同時,佛又說,應該無所住,而行於布施。為什麼須菩提問如何降伏其心、如何住,佛的回答是這樣呢?我們上講說過,因為菩薩的特徵,標配,就是自度度他。所謂度眾生,是菩薩的最重要的標誌,也是有別於小乘聖者的一個不同之處。

同時,如何行菩薩道就是六度。六度的第一度就是布施。布施包括法布施、財布施、無畏布施。所以佛回答得非常精準:一個度眾生、無眾生可度,一個布施、不著相布施,這就是最關鍵的問題。所以這個問題,既是回答了須菩提的那個「云何住、云何降伏其心」,同時,實際上這個回答也是指向我們生命最根本的問題,就是宇宙和生命的真相、實相是什麼?

實相就是:凡所有相皆是虛妄,若見諸相非相則見如來。所以這個相是幻相。幻相背後是如來藏。也就是說,幻相——我們眼前的萬物萬象及其法則,表面上心心相續,此起彼伏,千差萬別,其實它是虛幻的,是假象,是幻相,並沒有真的生生滅滅、起起落落,沒有這些心心相續。

而這個真相,這個實相,就是宇宙生命的真正的真容。我們所有的凡夫都不知道這個真相,都誤以為真,都把相當真。所以佛告訴須菩提,就是說一個菩薩、真菩薩,他一定是知道這個真相的,而且是住在這個實相裡的,而不住在幻相裡的。

所以他無論是度人還是布施,度人是總的,布施是一個具體步驟。那麼他在度眾生的時候,他知道實際上沒有眾生可度。他在布施的時候也知道要無相布施,就三輪體空的布施,不存在這個真的眾生。所以這個,一個它是宇宙生命的唯一的真相;第二個,它也是大乘佛法最重要最核心的法義。所以佛一上來就講清了這個,很精準也很重要。

上一講我們所學的經文,都是佛在破這個幻相。透過講如何住、如何降伏其心,實際上都在破幻相。我們上一講學到這個:無法相亦無非法相。何以故?是諸眾生若心取相則為著我人眾生壽者。學到這裡。

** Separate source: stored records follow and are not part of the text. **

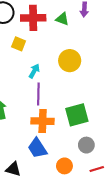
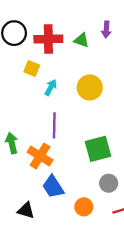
cyan arrow: (34, 71) -> (51, 87), moved
orange cross: (43, 121) -> (40, 156), moved, turned 30

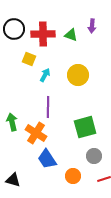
black triangle: (26, 210) -> (13, 180), moved

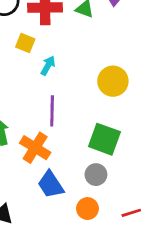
yellow circle: (78, 75) -> (113, 81), moved
green square: (85, 127) -> (104, 139), turned 35
gray circle: (94, 156) -> (96, 175), moved

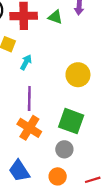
orange cross: (35, 148) -> (29, 128), moved
blue trapezoid: (51, 184) -> (19, 171), moved

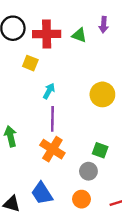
cyan arrow: (26, 62) -> (49, 91), moved
green square: (71, 121) -> (100, 150), moved, size x0.6

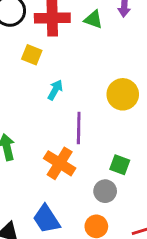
purple line: (52, 119) -> (79, 128), moved

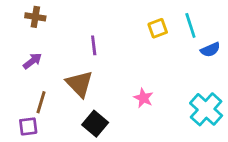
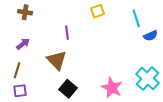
yellow square: (158, 28) -> (98, 11), moved
pink star: (143, 98) -> (112, 88), moved, size x1.5
brown line: (41, 102) -> (17, 70), moved

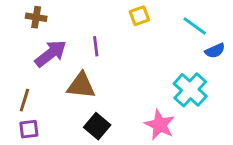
cyan line: (136, 18) -> (195, 26), turned -36
purple arrow: (23, 44) -> (51, 54), moved, size x1.6
brown triangle: (57, 60) -> (81, 86), turned -40
cyan cross: (148, 79) -> (190, 90), moved

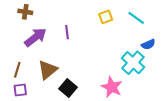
yellow square: (139, 16) -> (106, 17), moved
blue semicircle: (215, 51) -> (148, 44), moved
brown triangle: (81, 86) -> (48, 70), moved, turned -45

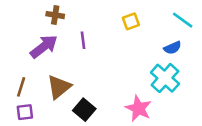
brown cross: (25, 12) -> (55, 15), moved
cyan line: (136, 18) -> (183, 20), moved
blue semicircle: (148, 44) -> (173, 48), moved

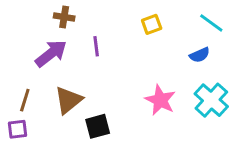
cyan cross: (165, 78) -> (211, 100), moved
pink star: (138, 108) -> (160, 100), moved
black square: (84, 110) -> (98, 126), turned 35
purple square: (25, 112) -> (17, 129), moved

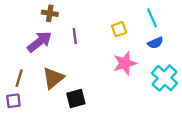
cyan line: (211, 23) -> (152, 18), moved, turned 30
yellow square: (152, 24) -> (119, 29), moved
pink star: (160, 100) -> (125, 63), moved, turned 30

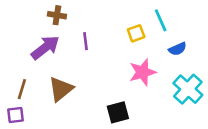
cyan line: (152, 18) -> (161, 20), moved
black square: (76, 98) -> (118, 112), moved

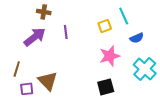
brown triangle: (61, 89) -> (48, 81), moved, turned -35
black square: (118, 112) -> (106, 87), moved
purple square: (15, 115) -> (27, 89), moved

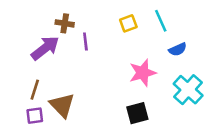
brown cross: (44, 12) -> (65, 23), moved
yellow square: (105, 26) -> (128, 23), moved
brown line: (17, 69) -> (35, 90), moved

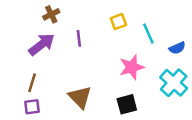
cyan line: (161, 21) -> (148, 34), moved
brown cross: (65, 23) -> (51, 14), moved, turned -35
blue semicircle: (178, 49) -> (177, 48), moved
brown triangle: (62, 105) -> (80, 97), moved

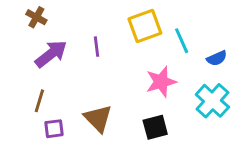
brown cross: (51, 14) -> (36, 17), moved, turned -35
yellow square: (118, 22) -> (145, 26), size x1.6
purple square: (32, 107) -> (54, 129), moved

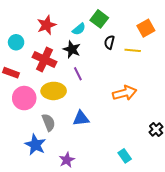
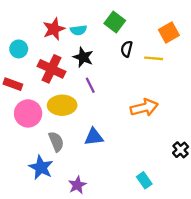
cyan semicircle: (79, 29) -> (78, 30), moved, turned 32

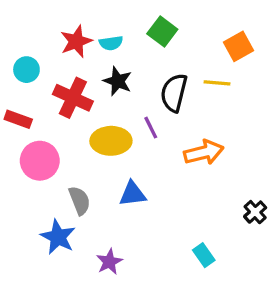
black semicircle: (127, 49) -> (174, 93), moved, size x1.6
purple line: (90, 85) -> (151, 128), moved
yellow ellipse: (62, 105) -> (111, 141), moved

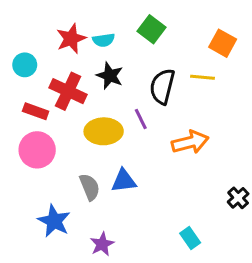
orange square: (239, 46) -> (223, 43), turned -32
red rectangle: (18, 119) -> (36, 111), moved
gray semicircle: (80, 200) -> (90, 187), moved

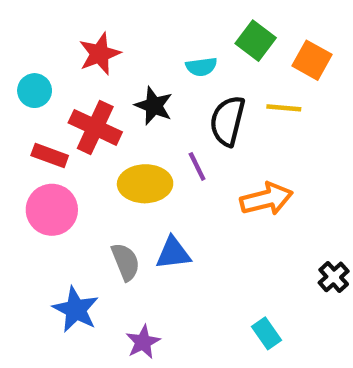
green square: (152, 29) -> (256, 41), moved
cyan semicircle: (104, 40) -> (201, 67), moved

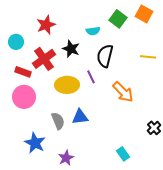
orange square: (312, 60) -> (144, 14), moved
yellow line: (284, 108) -> (148, 57), moved
red cross: (95, 127) -> (44, 59), turned 30
orange arrow: (266, 199) -> (123, 92), turned 60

無法相亦無非法相,說的就是在真實的狀況裡,真相那裡是無所謂法相或者非法相的。如果你有心去取相了,你就是著相了。也就是說,實際上連談論法相和非法相、爭論法相和非法相,都是著相了。因為,就像六祖惠能說的,本來無一物。此岸的真相是本來無一物。若取法相,即著我人眾生壽者。那現在我們就接著往下學。

何以故?若取非法相,即著我人眾生壽者。是故不應取法,不應取非法。以是義故,如來常說:汝等比丘,知我說法如筏喻者,法尚應捨,何況非法。

這個等於就是回答了上面那個問題,為什麼不能取法相,也不能取非法相。因為如果取法相,就是著了這個我相、人相、眾生相、壽者相,也就是有我、有人、有空間、有時間。然後如果你取說,沒有,沒有這些,沒有非法。就是說否定這個有法的,沒有我,也沒有人,沒有眾生,沒有壽者。取這個否定有法的狀態,實際上你也是著了相了。

因為真相什麼都沒有,所以你不需要去說有還是無。就像有一部經裡講的,就是不作有無想,是《大乘稻稈經》裡講的,不作有無想。這裡套過來就是不作有法無法想,因為都沒有。

所以佛說,以這個原因、以這個道理,如來常說:你們比丘,知道我說法都是像比喻過河的筏。就說法、講佛法,就好像一個過河的竹筏。這個竹筏是載眾生度過這個生死、無明長河的。這個就叫做法筏。法筏就是以竹筏度河的竹筏來載眾生度過無明長河,這樣的比喻來比喻這個佛法。

所以說,佛說法就好比用竹筏裝載眾生度過河流,到對岸,到真實的彼岸去的。那法指的那個竹筏,也就是佛法。到了彼岸,你登岸的時候,你當然不需要把那竹筏再扛上岸去。所以竹筏,也就是比喻佛法,你肯定是登岸的時候,竹筏就捨棄了,就留在河裡了,你人上岸了。這叫法尚應捨。何況非法呢?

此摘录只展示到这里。